== Dataset ==

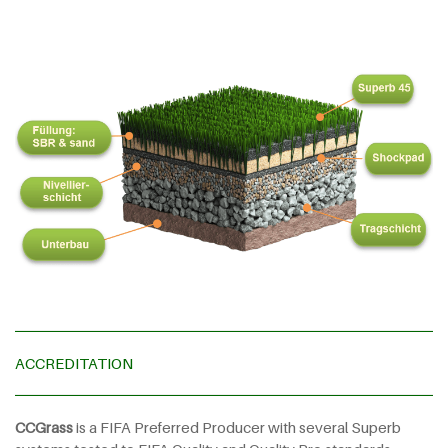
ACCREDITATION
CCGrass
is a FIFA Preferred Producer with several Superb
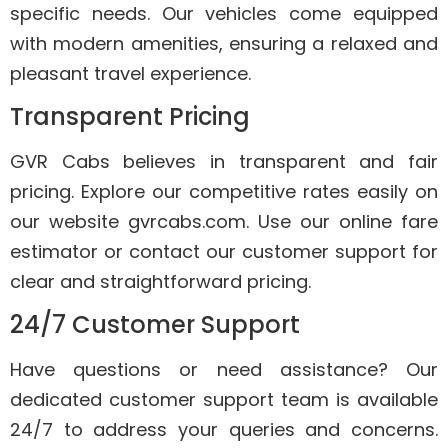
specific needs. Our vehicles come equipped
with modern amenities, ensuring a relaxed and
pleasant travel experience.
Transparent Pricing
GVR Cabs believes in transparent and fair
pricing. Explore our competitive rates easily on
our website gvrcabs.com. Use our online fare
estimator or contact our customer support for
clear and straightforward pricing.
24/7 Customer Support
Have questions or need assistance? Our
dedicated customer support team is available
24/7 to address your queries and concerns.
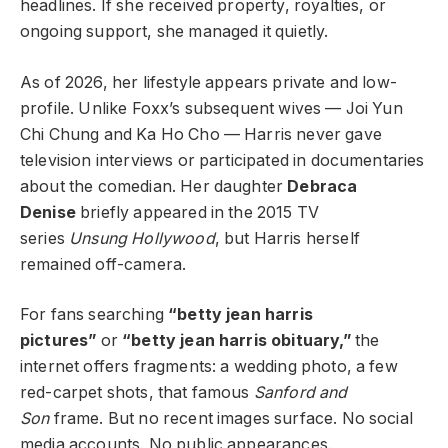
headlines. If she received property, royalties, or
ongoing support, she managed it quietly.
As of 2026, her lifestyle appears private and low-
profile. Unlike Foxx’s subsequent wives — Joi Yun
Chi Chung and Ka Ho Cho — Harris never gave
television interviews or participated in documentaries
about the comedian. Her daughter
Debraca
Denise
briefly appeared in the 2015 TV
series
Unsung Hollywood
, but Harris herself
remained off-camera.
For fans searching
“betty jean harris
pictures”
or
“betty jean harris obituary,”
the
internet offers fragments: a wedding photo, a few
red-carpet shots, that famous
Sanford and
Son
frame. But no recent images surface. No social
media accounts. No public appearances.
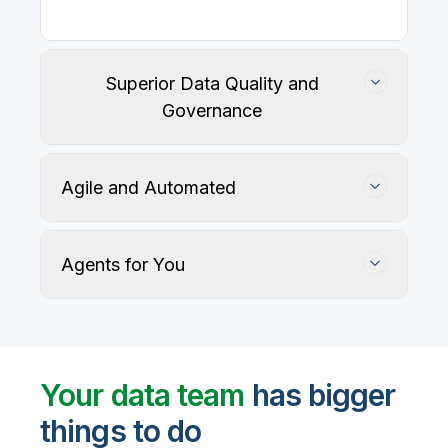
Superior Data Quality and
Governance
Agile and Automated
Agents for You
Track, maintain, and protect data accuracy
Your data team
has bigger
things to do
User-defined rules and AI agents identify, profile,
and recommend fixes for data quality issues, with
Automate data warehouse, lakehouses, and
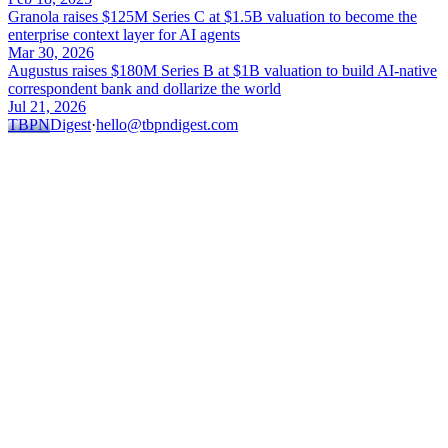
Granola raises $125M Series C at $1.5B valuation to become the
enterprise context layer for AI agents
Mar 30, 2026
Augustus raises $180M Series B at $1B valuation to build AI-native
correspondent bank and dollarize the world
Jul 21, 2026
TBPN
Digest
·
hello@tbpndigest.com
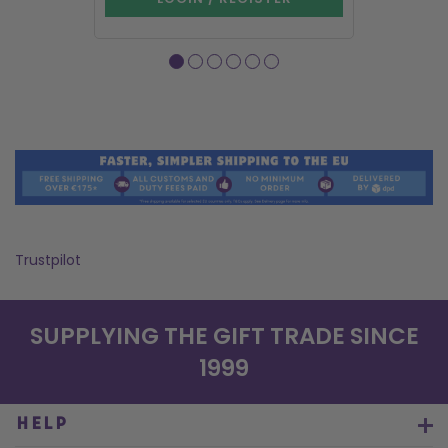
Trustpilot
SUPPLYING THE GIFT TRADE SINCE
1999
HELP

===

### Problem:
Without the pictures, repeat the entries above line by line, from the first through the one that contains "Chi Chung and Ka Ho Cho — Harris never gave", both ends included.

### Answer:
ACCREDITATION
CCGrass
is a FIFA Preferred Producer with several Superb
specific needs. Our vehicles come equipped
with modern amenities, ensuring a relaxed and
pleasant travel experience.
Transparent Pricing
GVR Cabs believes in transparent and fair
pricing. Explore our competitive rates easily on
our website gvrcabs.com. Use our online fare
estimator or contact our customer support for
clear and straightforward pricing.
24/7 Customer Support
Have questions or need assistance? Our
dedicated customer support team is available
24/7 to address your queries and concerns.
headlines. If she received property, royalties, or
ongoing support, she managed it quietly.
As of 2026, her lifestyle appears private and low-
profile. Unlike Foxx’s subsequent wives — Joi Yun
Chi Chung and Ka Ho Cho — Harris never gave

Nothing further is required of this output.